HL Deb 13 December 2001 vol 629 cc1532-9

66 After Clause 124, insert the following new clause— EXPIRY

  1. (1) This Act, apart from Part 12, shall (subject to subsections (2) to (5)) cease to have effect at the end of the period of one year beginning with the day on which the Act receives Royal Assent.
  2. (2) The Secretary of State may, subject to subsections (3) to (5), by order provide—
    1. (a) that a provision of the Act which is in force (whether or not by virtue of this subsection) shall continue in force for a specified period not exceeding twelve months;
    2. (b) that a provision of this Act shall cease to have effect;
    3. (c) that a provision of this Act which is not in force (whether or not by virtue of this subsection) shall come into force and remain in force for a specified period not exceeding twelve months.
  3. (3) Parts 1, 2, 6, 7, 8, 9 and 14 of this Act shall, by virtue of this subsection, cease to have effect at the end of the period of five years beginning with the day on which this Act is passed.
  4. (4) Parts 3, 5, 10, 11 and 13 of this Act shall, by virtue of this subsection, cease to have effect at the end of the period of two years beginning with the day on which this Act is passed.
  5. (5) Part 4 of this Act shall, by virtue of this subsection, cease to have effect at the end of the period of one year beginning with the day on which this Act is passed.
  6. (6) Any order made by the Secretary of State under subsection (2) must be made by statutory instrument and may not be made unless a draft has been laid before and approved by resolution of each House of Parliament."

The Commons insist on their disagreement to this Amendment, but propose the following Amendment in lieu thereof—

66F Page 72, line 17, insert the following new Clause—

EFFECT OF REPORT

  1. (1) A report under section (Review of Act)(4) may specify any provision of this Act as a provision to which this section applies.
  2. (2) Subject to subsection (3), any provision specified under subsection (1) ceases to have effect at the end of the period of 6 months beginning with the day on which the report is laid before Parliament under section (Review of Act)(5).
  3. (3) Subsection (2) does not apply if before the end of that period a motion has been made in each House of Parliament considering the report."

Lord Rooker

My Lords, I beg to move that the House do not insist on their Amendment No. 66 to which the Commons have disagreed and do agree to their Amendment No. 66F in lieu thereof.

Moved, That the House do not insist on their Amendment No. 66 to which the Commons have disagreed and do agree to their Amendment No. 66F in lieu thereof.—(Lord Rooker.) Baroness Williams of Crosby rose to move, as an amendment to the Motion that the House do not insist on their Amendment No. 66 to which the Commons have disagreed arid do agree with the Commons in their Amendment No. 66F in lieu thereof, leave out the words after "disagreed" and insert ", do disagree with Amendment No. 66F and agree the following amendment in lieu thereof—

66G After Clause 124, insert the following new Clause— "DURATION

  1. (1) This Act shall (subject to subsections (2) to (3)) cease to have effect at the end of the period of one year beginning with the day on which this Act is passed.
  2. (2) The Secretary of State may, subject to subsection (3), by order provide—
    1. (a) that a provision of the Act which is in force (whether or not by virtue of this subsection) shall continue in force for a specified period not exceeding twelve months,—
    2. (b) that a provision of this Act shall cease to have effect;
    3. (c) that a provision of this Act which is not in force (whether or not by virtue of this subsection) shall come into force and remain in force for a specified period not exceeding twelve months.
  3. (3) This Act shall, by virtue of this subsection, cease to have effect at the end of the period of five years beginning with the day on which this Act is passed."
  4. (4) Any order made by the Secretary of State under subsection (2) must be made by statutory instrument and may not be made unless a draft has been laid before and approved by resolution of each House of Parliament.""

The noble Baroness said: My Lords, we on these Benches would like to argue that we should retain the original amendment which was agreed by the House at the earlier stages of discussion between ourselves and another place.
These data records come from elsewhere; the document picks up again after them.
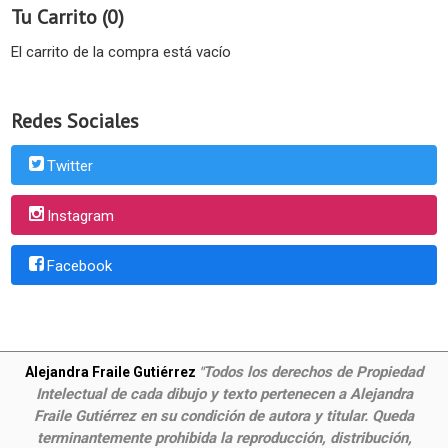
Tu Carrito (0)
El carrito de la compra está vacío
Redes Sociales
Twitter
Instagram
Facebook
Todos los derechos de Propiedad
Alejandra Fraile Gutiérrez
"
Intelectual de cada dibujo y texto pertenecen a Alejandra
Fraile Gutiérrez en su condición de autora y titular. Queda
terminantemente prohibida la reproducción, distribución,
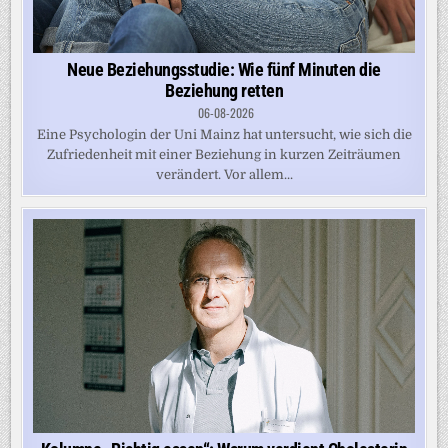
Neue Beziehungsstudie: Wie fünf Minuten die
Beziehung retten
06-08-2026
Eine Psychologin der Uni Mainz hat untersucht, wie sich die
Zufriedenheit mit einer Beziehung in kurzen Zeiträumen
verändert. Vor allem...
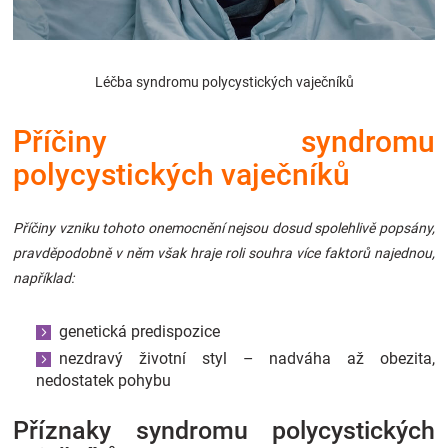
Značky
Blog
Léčba syndromu polycystických vaječníků
Hračkářství
Příčiny syndromu
polycystických vaječníků
Přihlášení
Příčiny vzniku tohoto onemocnění nejsou dosud spolehlivě popsány,
pravděpodobně v něm však hraje roli souhra více faktorů najednou,
například:
genetická predispozice
nezdravý životní styl – nadváha až obezita,
nedostatek pohybu
Příznaky syndromu polycystických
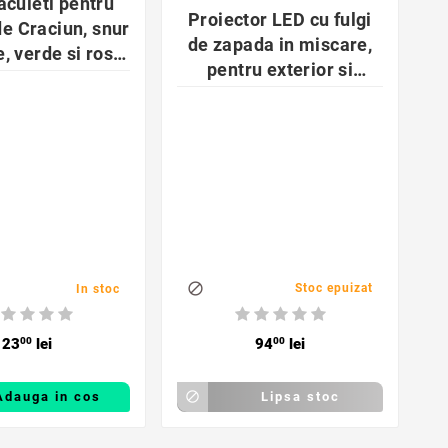

aculeti pentru
Proiector LED cu fulgi
de Craciun, snur
de zapada in miscare,
, verde si rosu,
pentru exterior si
x29,5 cm
interior, IP44, structura
aluminiu

Stoc epuizat
In stoc
23
00
lei
94
00
lei
Adauga in cos

Lipsa stoc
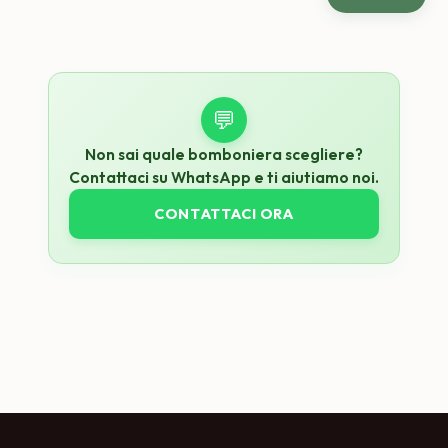
💬
Non sai quale bomboniera scegliere?
Contattaci su WhatsApp e ti aiutiamo noi.
CONTATTACI ORA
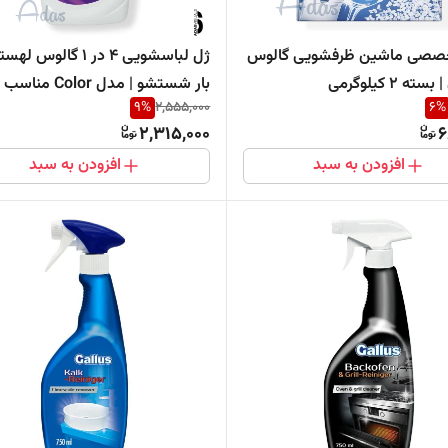
صصی ماشین ظرفشویی گالوس
ه 2 کیلوگرمی
بار شستشو | مدل Color مناسب
9
%
2,555,000
6
%
لباس‌های رنگی
2,315,000
6
افزودن به سبد
افزودن به سبد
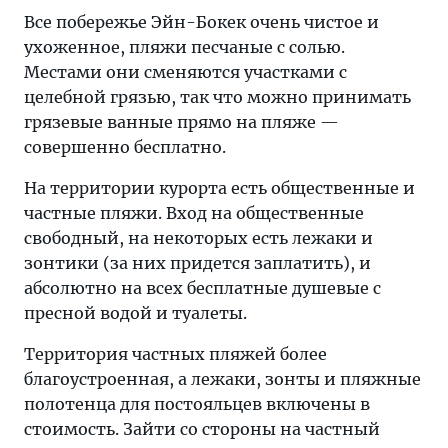
Все побережье Эйн-Бокек очень чистое и
ухоженное, пляжи песчаные с солью.
Местами они сменяются участками с
целебной грязью, так что можно принимать
грязевые ванные прямо на пляже —
совершенно бесплатно.
На территории курорта есть общественные и
частные пляжи. Вход на общественные
свободный, на некоторых есть лежаки и
зонтики (за них придется заплатить), и
абсолютно на всех бесплатные душевые с
пресной водой и туалеты.
Территория частных пляжей более
благоустроенная, а лежаки, зонты и пляжные
полотенца для постояльцев включены в
стоимость. Зайти со стороны на частный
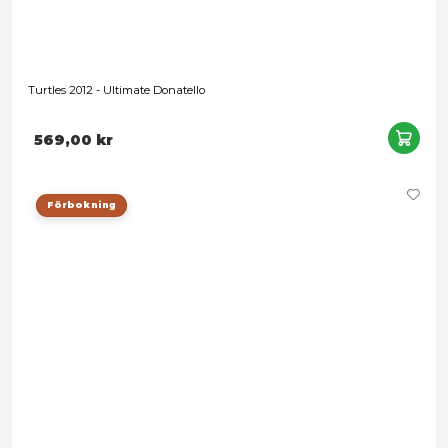
Turtles 2012 - Ultimate Donatello
569,00 kr
Förbokning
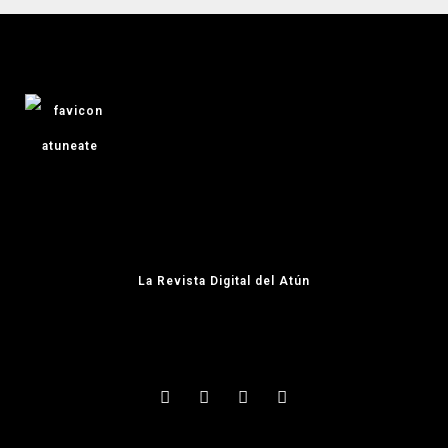
La Revista Digital del Atún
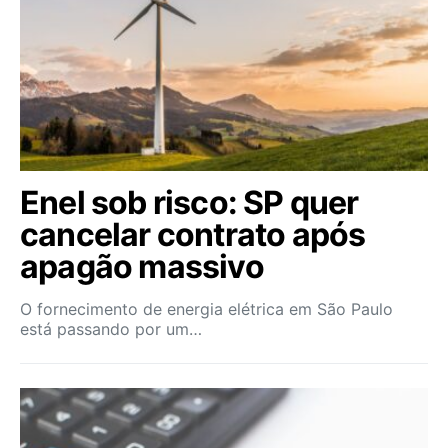
Enel sob risco: SP quer
cancelar contrato após
apagão massivo
O fornecimento de energia elétrica em São Paulo
está passando por um…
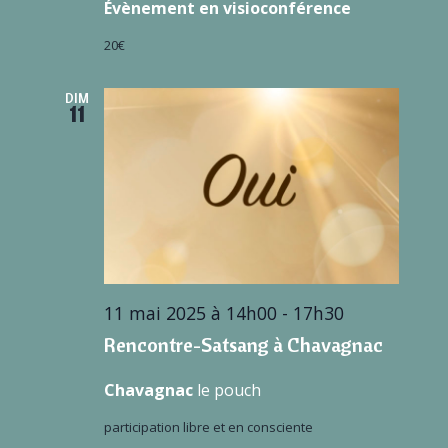
Évènement en visioconférence
20€
DIM
11
11 mai 2025 à 14h00
-
17h30
Rencontre-Satsang à Chavagnac
Chavagnac
le pouch
participation libre et en consciente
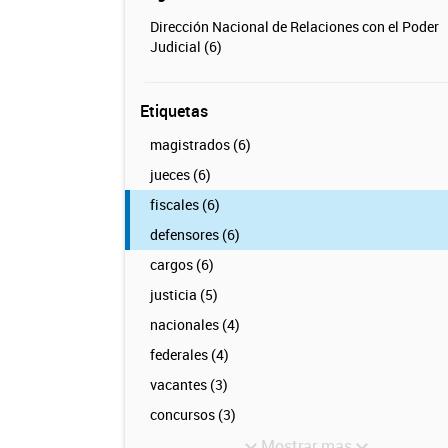
Dirección Nacional de Relaciones con el Poder
Judicial (6)
Etiquetas
magistrados (6)
jueces (6)
fiscales (6)
defensores (6)
cargos (6)
justicia (5)
nacionales (4)
federales (4)
vacantes (3)
concursos (3)
Mostrar mas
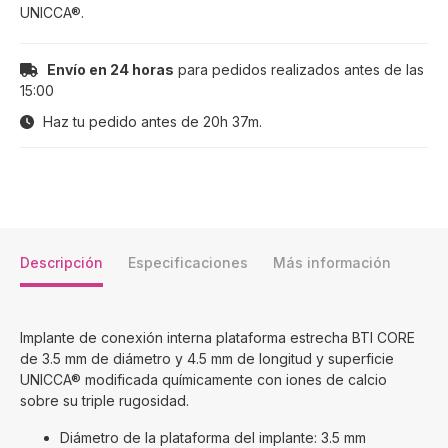
UNICCA®.
Envío en 24 horas
para pedidos realizados antes de las
15:00
Haz tu pedido antes de
20h 37m
.
Descripción
Especificaciones
Más información
Implante de conexión interna plataforma estrecha BTI CORE
de 3.5 mm de diámetro y 4.5 mm de longitud y superficie
UNICCA® modificada químicamente con iones de calcio
sobre su triple rugosidad.
Diámetro de la plataforma del implante: 3.5 mm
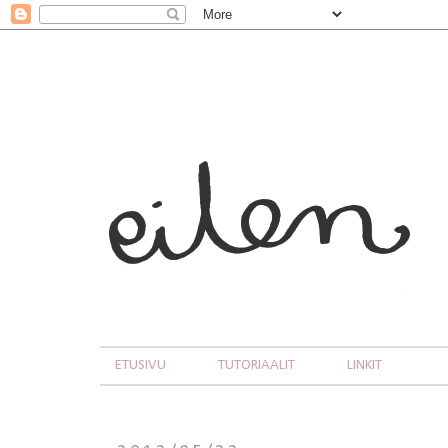
ETUSIVU
TUTORIAALIT
LINKIT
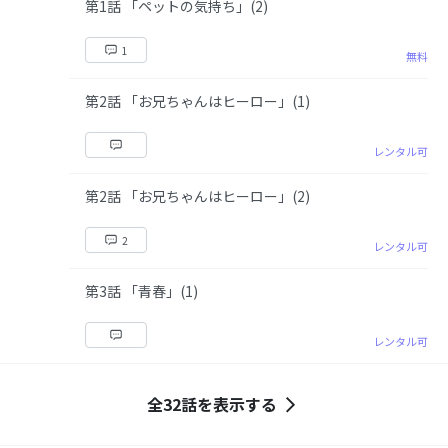
第1話 「ペットの気持ち」(2)
1
無料
第2話 「お兄ちゃんはヒーロー」(1)
レンタル可
第2話 「お兄ちゃんはヒーロー」(2)
2
レンタル可
第3話 「青春」(1)
レンタル可
全32話を表示する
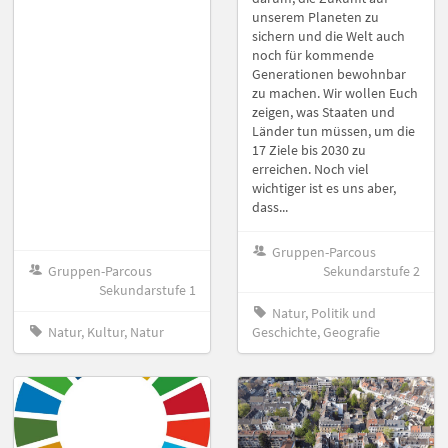
unserem Planeten zu
sichern und die Welt auch
noch für kommende
Generationen bewohnbar
zu machen. Wir wollen Euch
zeigen, was Staaten und
Länder tun müssen, um die
17 Ziele bis 2030 zu
erreichen. Noch viel
wichtiger ist es uns aber,
dass...
Gruppen-Parcous
Gruppen-Parcous
Sekundarstufe 2
Sekundarstufe 1
Natur, Politik und
Natur, Kultur, Natur
Geschichte, Geografie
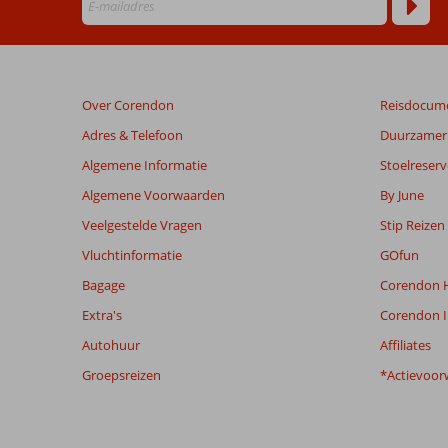
Beoordelingen
die
ouder
Over Corendon
Reisdocum
zijn
dan
Adres & Telefoon
Duurzamer 
48
Algemene Informatie
Stoelreserv
maanden
worden
Algemene Voorwaarden
By June
niet
Veelgestelde Vragen
Stip Reizen
meer
weergegeven
Vluchtinformatie
GOfun
om
Bagage
Corendon H
de
relevantie
Extra's
Corendon I
van
Autohuur
Affiliates
de
getoonde
Groepsreizen
*Actievoor
beoordelingen
te
garanderen.
Meer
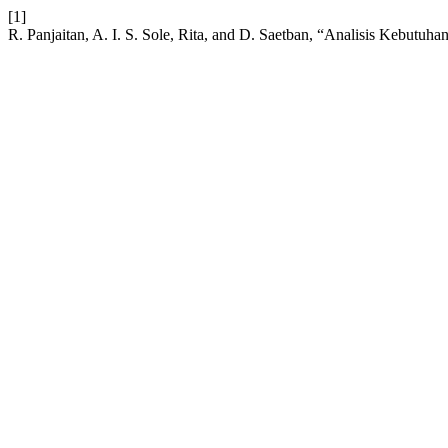
[1]
R. Panjaitan, A. I. S. Sole, Rita, and D. Saetban, “Analisis Ke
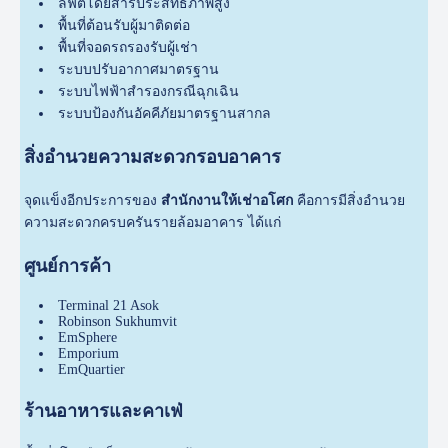
ลิฟต์โดยสารประสิทธิภาพสูง
พื้นที่ต้อนรับผู้มาติดต่อ
พื้นที่จอดรถรองรับผู้เช่า
ระบบปรับอากาศมาตรฐาน
ระบบไฟฟ้าสำรองกรณีฉุกเฉิน
ระบบป้องกันอัคคีภัยมาตรฐานสากล
สิ่งอำนวยความสะดวกรอบอาคาร
จุดแข็งอีกประการของ
สำนักงานให้เช่าอโศก
คือการมีสิ่งอำนวย
ความสะดวกครบครันรายล้อมอาคาร ได้แก่
ศูนย์การค้า
Terminal 21 Asok
Robinson Sukhumvit
EmSphere
Emporium
EmQuartier
ร้านอาหารและคาเฟ่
Given the lateness of the hour, I shall put the reasons briefly.

First and foremost, the period is surprisingly long for a piece of sunset legislation compared with earlier terrorism legislation. The original terrorism legislation in 1974, which followed the outrages in Birmingham, Guildford and elsewhere which many people will recall as a result of the operations of the then IRA, made provision for a six-month period followed by a six-month extension, the entire Act to expire within at most one year of the passage of the Act.

In the Prevention of Terrorism (Temporary Provisions) Act 1989, provision was made for one year and an extension of one year by order, after which the Act ceased to operate. The Northern Ireland (Emergency Provisions) Act 1991 similarly made provision for a 12-month expiry and a maximum extension of a period of 12 months. In 1996, the then Northern Ireland prevention of terrorism legislation made similar provision. In the Terrorism Act 2000 provision was made for the Act to expire after one year in the case of Part 7 unless it was extended by a statutory order. It also required an annual report.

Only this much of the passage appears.